1. Setup and load stGP outputs
[1]:
import shutil, warnings
from pathlib import Path
import h5py
import numpy as np
import pandas as pd
import scanpy as sc
import scipy.sparse as sp
import matplotlib.pyplot as plt
from sklearn.neighbors import NearestNeighbors
from sklearn.cluster import SpectralClustering
from pyslingshot import Slingshot
warnings.filterwarnings('ignore', category=FutureWarning)
plt.rcParams['figure.dpi'] = 120
ROOT = Path.cwd()
CELLTYPE = 'Microglia'
STGP_DIR = ROOT / 'Results' / 'stgp' / CELLTYPE
ADATA_PATH = STGP_DIR / 'adata_with_scores.h5ad'
OUT_DIR = STGP_DIR / 'downstream_cluster'
OUT_DIR.mkdir(parents=True, exist_ok=True)
# Spatial coordinates are section-local, so run downstream trajectory on one mouse/section.
# Set MOUSE_ID = None to use all microglia, but spatial overlays across mice are not recommended.
MOUSE_ID = '97'
TRUTH_KEY = 'subregion'
ROOT_TRUTH_LABEL = 'CC/ACO'
START_CLUSTER = None # None selects the stGP domain most enriched for ROOT_TRUTH_LABEL.
N_EPOCHS = 10
RANDOM_STATE = 1234
def _prepare_nichescope_h5ad(path: Path, cache_dir: Path) -> Path:
"""Return a NicheScope-readable copy when the stGP h5ad contains null encodings."""

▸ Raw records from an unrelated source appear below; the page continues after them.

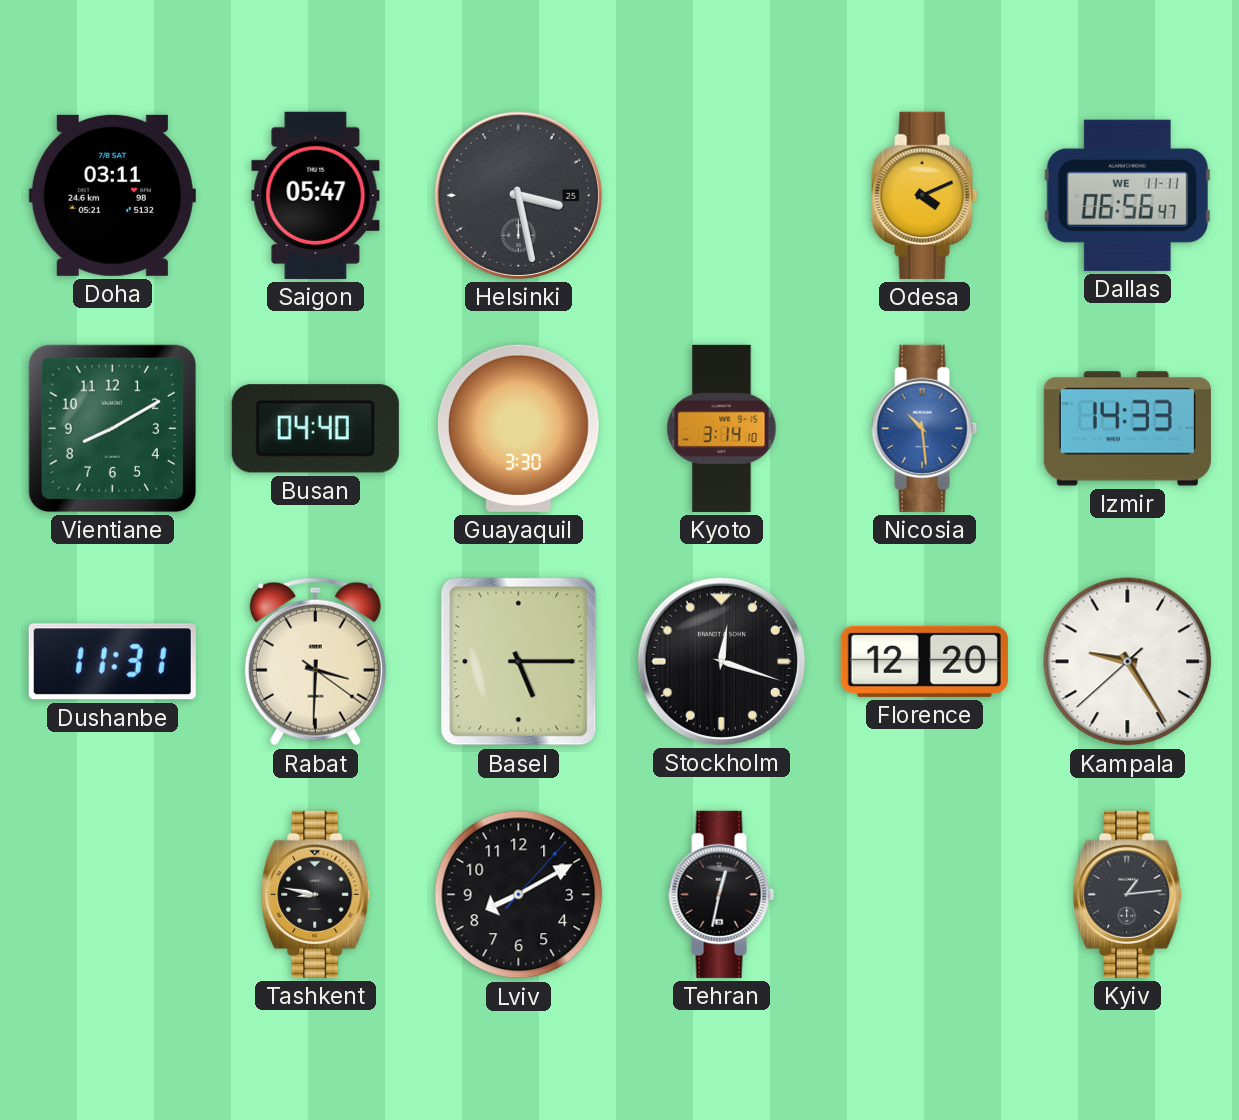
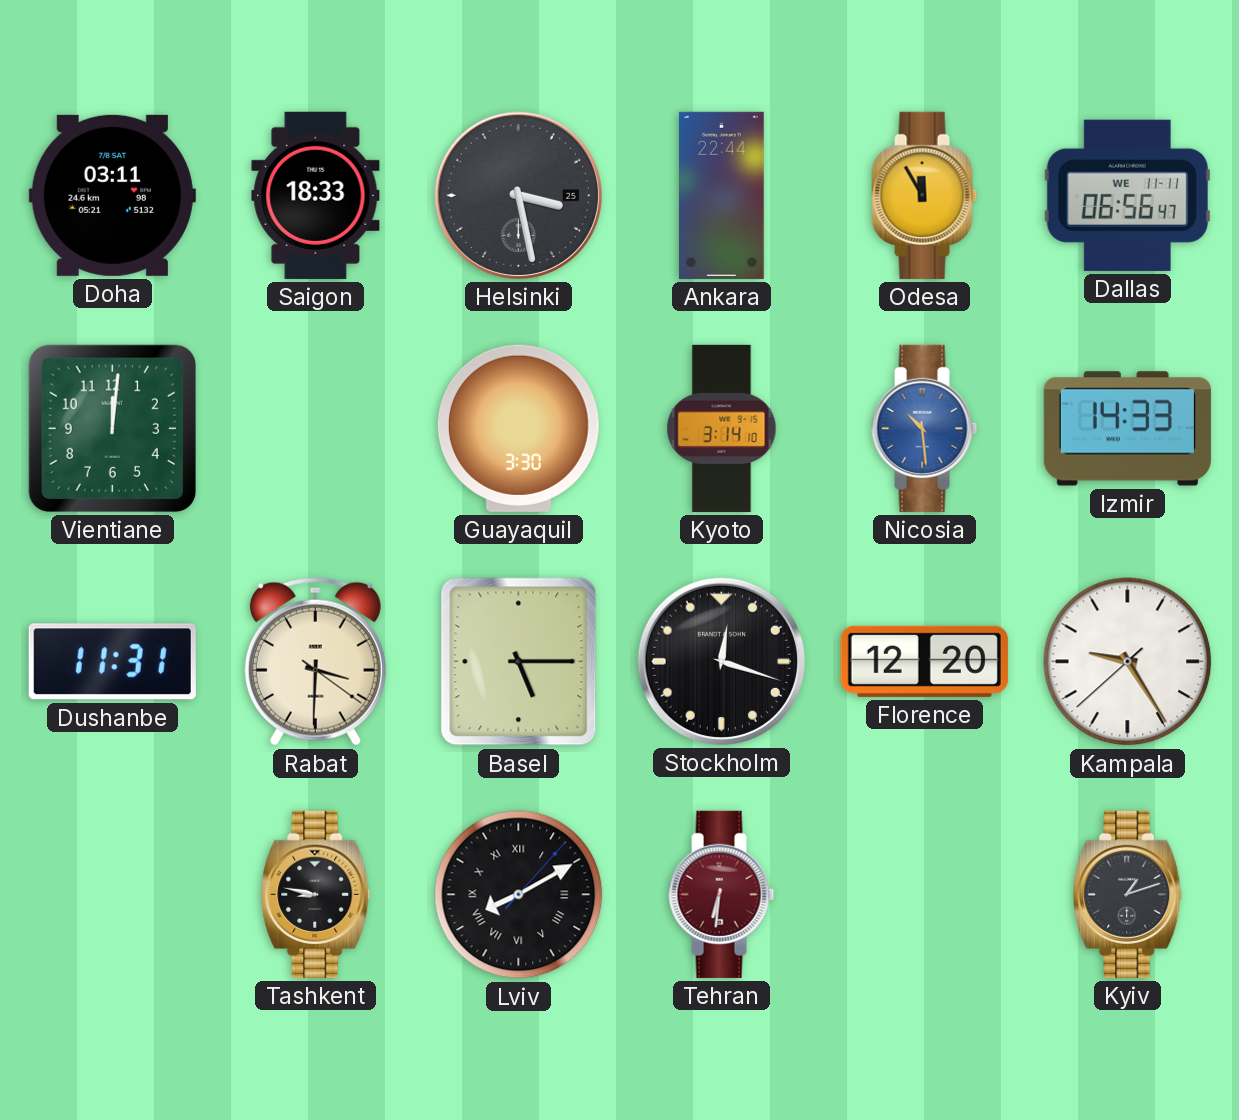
Saigon: 05:47 -> 18:33
Ankara: none -> 22:44
Odesa: 4:11 -> 11:55
Vientiane: 8:10 -> 12:01
Busan: 04:40 -> none
Lviv numerals: Arabic -> Roman
Tehran: 12:32 -> 6:31
Tehran dial: black -> burgundy
Kyiv: 1:14 -> 1:12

fixed = cache_dir / f'{path.stem}_niche_scope_compat.h5ad'
if fixed.exists() and fixed.stat().st_mtime >= path.stat().st_mtime:
return fixed
shutil.copy2(path, fixed)
with h5py.File(fixed, 'a') as h5:
# NicheScope's anndata cannot read the null-encoded Scanpy log1p base.

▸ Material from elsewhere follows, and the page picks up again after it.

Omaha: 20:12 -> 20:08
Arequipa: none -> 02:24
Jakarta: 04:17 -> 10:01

if 'uns/log1p/base' in h5:
del h5['uns/log1p/base']
return fixed
def read_h5ad_compat(path: Path, cache_dir: Path):
"""Read saved stGP AnnData from the NicheScope environment."""
fixed = _prepare_nichescope_h5ad(path, cache_dir)
print(f'Reading NicheScope compatibility copy: {fixed}')
return sc.read_h5ad(fixed)
if not ADATA_PATH.exists():
raise FileNotFoundError(f'Missing saved stGP AnnData: {ADATA_PATH}')
adata_full = read_h5ad_compat(ADATA_PATH, OUT_DIR)
if 'X_stgp_spatial' not in adata_full.obsm:
raise KeyError('Expected adata.obsm["X_stgp_spatial"] from the stGP Microglia output.')
if TRUTH_KEY not in adata_full.obs:
raise KeyError(f'Expected adata.obs[{TRUTH_KEY!r}] for clustering comparison.')
if MOUSE_ID is None:
adata = adata_full.copy()
label_suffix = 'all_microglia'
else:
mask = adata_full.obs['mouse_id'].astype(str).to_numpy() == str(MOUSE_ID)
if not mask.any():
available = sorted(adata_full.obs['mouse_id'].astype(str).unique())
raise ValueError(f'MOUSE_ID={MOUSE_ID!r} not found. Available mouse_id values: {available}')
adata = adata_full[mask].copy()
label_suffix = f'mouse_{MOUSE_ID}'
print(adata)
print(f'Analysis selection: {label_suffix}; n_obs={adata.n_obs}, n_vars={adata.n_vars}')
print(adata.obs[['mouse_id', 'slide_id', 'age', 'batch']].drop_duplicates().to_string(index=False))
display(adata_full.obs.groupby(['mouse_id', 'age', 'slide_id']).size().reset_index(name='n_cells').sort_values('n_cells', ascending=False).head(20))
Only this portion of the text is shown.